Primo Editoriale Dinamico

    ...un libro in itinere..

 

Cari amici e colleghi,

Dopo anni che scrivo per giornali e siti, cogliendo il suggerimento di qualche amico,  ecco apprestarmi ad un cammino autonomo. Dagli articoli sono passato al Blog e da questo ad un sito tutto mio. Anche perchè, troppo spesso ultimamente, qualche "furbetto del quartierino" interviene su Blog di pari livello utilizzando impropriamente il "mio pseudonimo".  Per amor di Dio, non pretendo di avere l'esclusiva sulla parola Kronos e tanto meno sul Lupo della Sila, ma sulla combinazione dei tre lemmi qualcosa  potrei dire. Con questo sito Kronos dà voce al Lupo della Sila e il resto non conta.

 

L'ambizione è alta. Mi piacerebbe che il sito diventasse un luogo di riflessione e di APPROFONDIMENTO in cui PENSIERI e CONTRO-PENSIERI si incontrano per giungere, laddove è possibile, ad una SINTESI, altrimenti restano posizioni separate e distinte.

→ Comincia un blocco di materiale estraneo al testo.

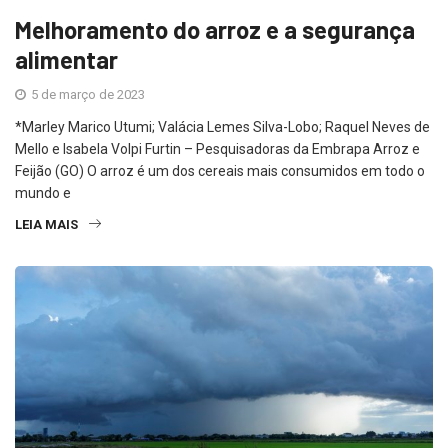
Melhoramento do arroz e a segurança
alimentar
5 de março de 2023
*Marley Marico Utumi; Valácia Lemes Silva-Lobo; Raquel Neves de
Mello e Isabela Volpi Furtin – Pesquisadoras da Embrapa Arroz e
Feijão (GO) O arroz é um dos cereais mais consumidos em todo o
mundo e
LEIA MAIS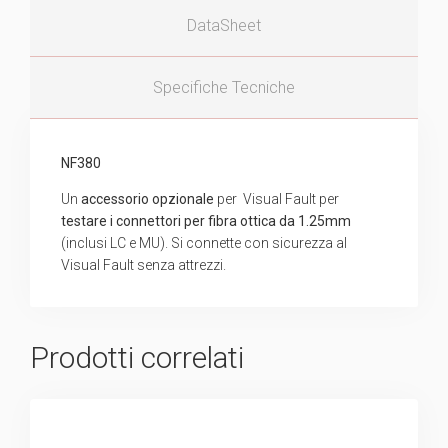
DataSheet
Specifiche Tecniche
NF380
Un
accessorio opzionale
per Visual Fault per
testare i connettori per fibra ottica da 1.25mm
(inclusi LC e MU). Si connette con sicurezza al
Visual Fault senza attrezzi.
Prodotti correlati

Nella distinzione, nella visione opposta, anzi rovesciata, tesi ed antitesi hanno la medesima dignità. Di origine latina derivata da "dignitatem" astratto di "dignus", degno, meritevole del massimo rispetto, ho intenzione di occuparmi, tra le altre cose, di dignità e senso del meritevole.   Al senso del meritevole si sposa la RESPONSABILITA', altra parola abbandonata e poco praticata, un oblio costruito ad arte affinché attraverso l'interpretazione delle circostanze la si sfugga o la si carichi di significato. Un esempio di questa interpretazione dilata lo si nota quando vengono pagati i grandi manager con stipendi stratosferici per pagare altrettante responsabilità, salvo successivamente prendere atto che in caso di fallimento le responsabilità penali e civili non sono di pari dignità. 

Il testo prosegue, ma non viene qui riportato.